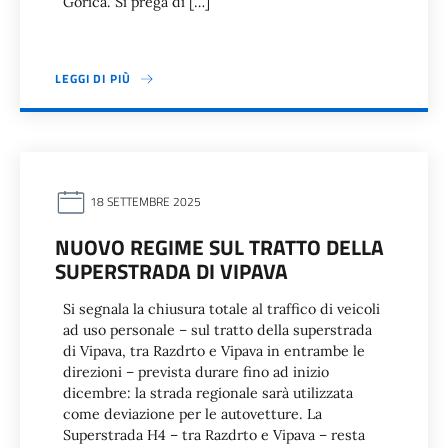
Gorica. Si prega di […]
LEGGI DI PIÙ
18 SETTEMBRE 2025
NUOVO REGIME SUL TRATTO DELLA
SUPERSTRADA DI VIPAVA
Si segnala la chiusura totale al traffico di veicoli
ad uso personale – sul tratto della superstrada
di Vipava, tra Razdrto e Vipava in entrambe le
direzioni – prevista durare fino ad inizio
dicembre: la strada regionale sarà utilizzata
come deviazione per le autovetture. La
Superstrada H4 – tra Razdrto e Vipava – resta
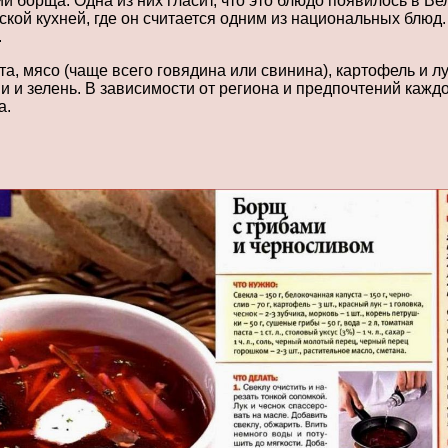
 борща. Одна из них гласит, что это блюдо появилось в Ве
кой кухней, где он считается одним из национальных блюд.
.
, мясо (чаще всего говядина или свинина), картофель и лу
ии и зелень. В зависимости от региона и предпочтений кажд
а.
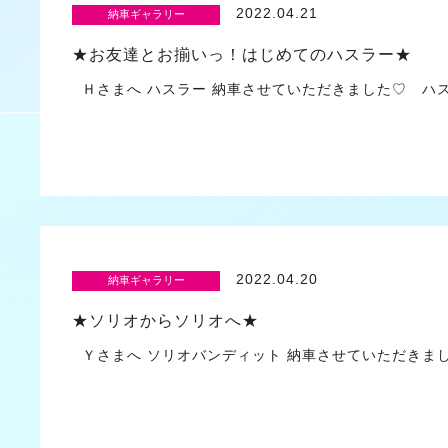
2022.04.21
納車ギャラリー
★お友達とお揃いっ！はじめてのハスラー★
Ｈさまへ ハスラー 納車させていただきました♡ ハ
2022.04.20
納車ギャラリー
★ソリオからソリオへ★
Ｙさまへ ソリオバンディット 納車させていただきま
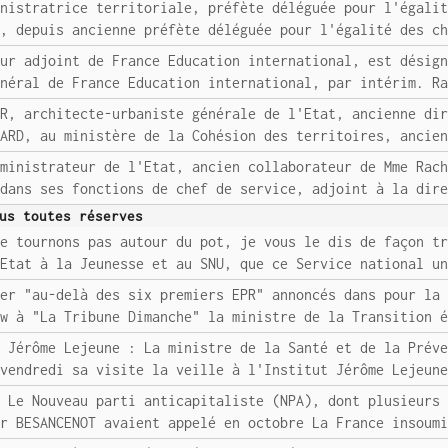
inistratrice territoriale, préfète déléguée pour l'égali
e, depuis ancienne préfète déléguée pour l'égalité des c
eur adjoint de France Education international, est désig
énéral de France Education international, par intérim. R
OR, architecte-urbaniste générale de l'Etat, ancienne di
ZARD, au ministère de la Cohésion des territoires, ancie
dministrateur de l'Etat, ancien collaborateur de Mme Rac
 dans ses fonctions de chef de service, adjoint à la dir
us toutes réserves
Ne tournons pas autour du pot, je vous le dis de façon t
'Etat à la Jeunesse et au SNU, que ce Service national u
ler "au-delà des six premiers EPR" annoncés dans pour la
ew à "La Tribune Dimanche" la ministre de la Transition 
t Jérôme Lejeune : La ministre de la Santé et de la Prév
 vendredi sa visite la veille à l'Institut Jérôme Lejeun
: Le Nouveau parti anticapitaliste (NPA), dont plusieurs
er BESANCENOT avaient appelé en octobre La France insoum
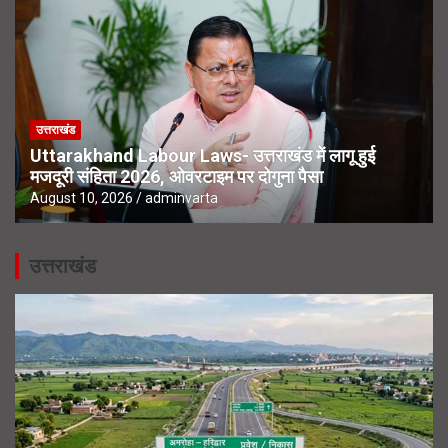
उत्तराखंड
Uttarakhand Labour Laws- उत्तराखंड में लागू हुई
मजदूरी संहिता 2026, ओवरटाइम पर दोगुना पैसा
August 10, 2026
adminvarta
उत्तराखंड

§

**WHAT TO DO:** Restate each of the entries above word for word and skip every image.

**RESULT BELOW:**
Gorica. Si prega di […]
LEGGI DI PIÙ
18 SETTEMBRE 2025
NUOVO REGIME SUL TRATTO DELLA
SUPERSTRADA DI VIPAVA
Si segnala la chiusura totale al traffico di veicoli
ad uso personale – sul tratto della superstrada
di Vipava, tra Razdrto e Vipava in entrambe le
direzioni – prevista durare fino ad inizio
dicembre: la strada regionale sarà utilizzata
come deviazione per le autovetture. La
Superstrada H4 – tra Razdrto e Vipava – resta
 борща. Одна из них гласит, что это блюдо появилось в Ве
кой кухней, где он считается одним из национальных блюд.
.
, мясо (чаще всего говядина или свинина), картофель и лу
ии и зелень. В зависимости от региона и предпочтений кажд
а.
2022.04.21
納車ギャラリー
★お友達とお揃いっ！はじめてのハスラー★
Ｈさまへ ハスラー 納車させていただきました♡ ハ
2022.04.20
納車ギャラリー
★ソリオからソリオへ★
Ｙさまへ ソリオバンディット 納車させていただきま
inistratrice territoriale, préfète déléguée pour l'égali
e, depuis ancienne préfète déléguée pour l'égalité des c
eur adjoint de France Education international, est désig
énéral de France Education international, par intérim. R
OR, architecte-urbaniste générale de l'Etat, ancienne di
ZARD, au ministère de la Cohésion des territoires, ancie
dministrateur de l'Etat, ancien collaborateur de Mme Rac
 dans ses fonctions de chef de service, adjoint à la dir
us toutes réserves
Ne tournons pas autour du pot, je vous le dis de façon t
'Etat à la Jeunesse et au SNU, que ce Service national u
ler "au-delà des six premiers EPR" annoncés dans pour la
ew à "La Tribune Dimanche" la ministre de la Transition 
t Jérôme Lejeune : La ministre de la Santé et de la Prév
 vendredi sa visite la veille à l'Institut Jérôme Lejeun
: Le Nouveau parti anticapitaliste (NPA), dont plusieurs
er BESANCENOT avaient appelé en octobre La France insoum
उत्तराखंड
Uttarakhand Labour Laws- उत्तराखंड में लागू हुई
मजदूरी संहिता 2026, ओवरटाइम पर दोगुना पैसा
August 10, 2026
adminvarta
उत्तराखंड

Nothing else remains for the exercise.